To plot the growth rates, you can do, e.g.,

M = np.logspace(9, 13)
for z in [4, 6, 10]:
    pl.loglog(M, pop.MGR(z, M))

Alternatively, you can supply your own function for the mass growth rates, perhaps those from simulations. For example, we could use the median mass accretion rate found by McBride et al. 2009,

MAR = lambda z, Mh: 24.1 * (Mh / 1e12)**1.094 * (1. + 1.75 * z) * (1. + z)**1.5

pop = ares.populations.HaloPopulation(pop_MAR=MAR)

and compare to our previous plot,

M = np.logspace(9, 13)
for z in [4, 6, 10]:
    pl.loglog(M, pop.MGR(z, M), ls='--')

The agreement is decent considering the simplicity of the default model. Plus, few simulations have attempted to calibrate this relationship at high redshifts.

Generating new HMF Tables

If the default lookup table doesn’t suit your purpose, you can (i) generate your own using the same machinery, or (ii) create your own lookup table using some other code.
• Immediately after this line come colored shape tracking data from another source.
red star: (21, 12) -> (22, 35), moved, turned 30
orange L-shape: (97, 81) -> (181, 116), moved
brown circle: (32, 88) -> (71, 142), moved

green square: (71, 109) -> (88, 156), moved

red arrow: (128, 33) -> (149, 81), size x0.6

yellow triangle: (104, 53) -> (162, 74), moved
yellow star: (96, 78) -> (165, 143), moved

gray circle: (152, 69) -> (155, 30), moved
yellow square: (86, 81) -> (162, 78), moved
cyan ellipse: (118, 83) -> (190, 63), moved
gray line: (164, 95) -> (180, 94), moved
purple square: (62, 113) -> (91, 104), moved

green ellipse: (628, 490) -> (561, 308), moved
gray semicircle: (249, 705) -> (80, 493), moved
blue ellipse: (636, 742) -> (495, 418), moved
If all you want to do is change the redshift or mass ranges, resolution, cosmological parameters, or model for the mass function (e.g., Press-Schechter, Sheth-Tormen, etc.), I’d recommend option #1. If you navigate to $ARES/input/hmf, you can modify the script generate_hmf_tables.py. Have a look at Halo Mass Function Parameters to see what changes are possible. By default, ARES will go looking in $ARES/input/hmf for suitable lookup tables, so your new table will be found automatically if you supply the same set of parameters to an ARES simulation. If you want to make these changes permanent without modifying the source code locally, you could change your custom defaults (see Parameter Listing for instructions).
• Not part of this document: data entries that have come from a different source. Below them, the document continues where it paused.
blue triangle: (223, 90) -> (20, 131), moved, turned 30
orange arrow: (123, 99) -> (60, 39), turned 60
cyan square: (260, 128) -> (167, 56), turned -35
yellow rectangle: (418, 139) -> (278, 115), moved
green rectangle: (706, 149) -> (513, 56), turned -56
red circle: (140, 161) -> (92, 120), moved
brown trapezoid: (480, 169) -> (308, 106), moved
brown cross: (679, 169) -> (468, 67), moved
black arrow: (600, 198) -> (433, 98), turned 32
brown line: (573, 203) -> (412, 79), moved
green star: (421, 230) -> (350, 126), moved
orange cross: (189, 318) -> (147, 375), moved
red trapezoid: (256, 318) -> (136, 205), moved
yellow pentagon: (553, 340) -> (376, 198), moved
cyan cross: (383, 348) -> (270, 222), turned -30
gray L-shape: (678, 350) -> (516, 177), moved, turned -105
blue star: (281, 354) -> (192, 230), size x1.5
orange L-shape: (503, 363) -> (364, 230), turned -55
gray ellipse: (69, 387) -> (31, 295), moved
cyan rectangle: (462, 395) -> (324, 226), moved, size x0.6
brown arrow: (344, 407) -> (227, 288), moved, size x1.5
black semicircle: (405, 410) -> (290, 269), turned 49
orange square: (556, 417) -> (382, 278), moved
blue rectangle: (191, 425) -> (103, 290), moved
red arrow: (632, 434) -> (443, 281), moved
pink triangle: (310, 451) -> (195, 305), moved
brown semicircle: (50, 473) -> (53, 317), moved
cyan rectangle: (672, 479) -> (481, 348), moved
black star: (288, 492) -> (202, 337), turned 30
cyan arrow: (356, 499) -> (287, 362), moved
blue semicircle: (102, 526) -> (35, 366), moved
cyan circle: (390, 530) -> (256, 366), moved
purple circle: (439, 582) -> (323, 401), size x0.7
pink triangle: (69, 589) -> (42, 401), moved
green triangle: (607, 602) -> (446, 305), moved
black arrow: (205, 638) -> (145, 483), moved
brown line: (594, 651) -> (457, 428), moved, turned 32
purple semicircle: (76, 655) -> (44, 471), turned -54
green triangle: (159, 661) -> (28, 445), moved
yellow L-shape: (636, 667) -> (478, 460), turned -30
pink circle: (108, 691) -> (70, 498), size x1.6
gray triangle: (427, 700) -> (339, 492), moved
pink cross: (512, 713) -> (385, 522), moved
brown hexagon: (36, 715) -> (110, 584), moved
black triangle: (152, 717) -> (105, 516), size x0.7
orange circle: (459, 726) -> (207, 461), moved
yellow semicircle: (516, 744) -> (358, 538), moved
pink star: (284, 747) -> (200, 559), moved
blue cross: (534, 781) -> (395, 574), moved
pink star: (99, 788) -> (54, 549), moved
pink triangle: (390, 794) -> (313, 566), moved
If you have your own code for generating the halo mass function, everything else in ARES should work as-advertised so long as the format of your table matches the expected format. Right now, ARES supports pickle files .npy or .npz files, and HDF5 files. Have a look in ares.physics.HaloMassFunction.save to see the expected order and/or names of fields in your file. Once you’ve got a complete file, you’ll want to provide the full path to ARES via the hmf_table parameter.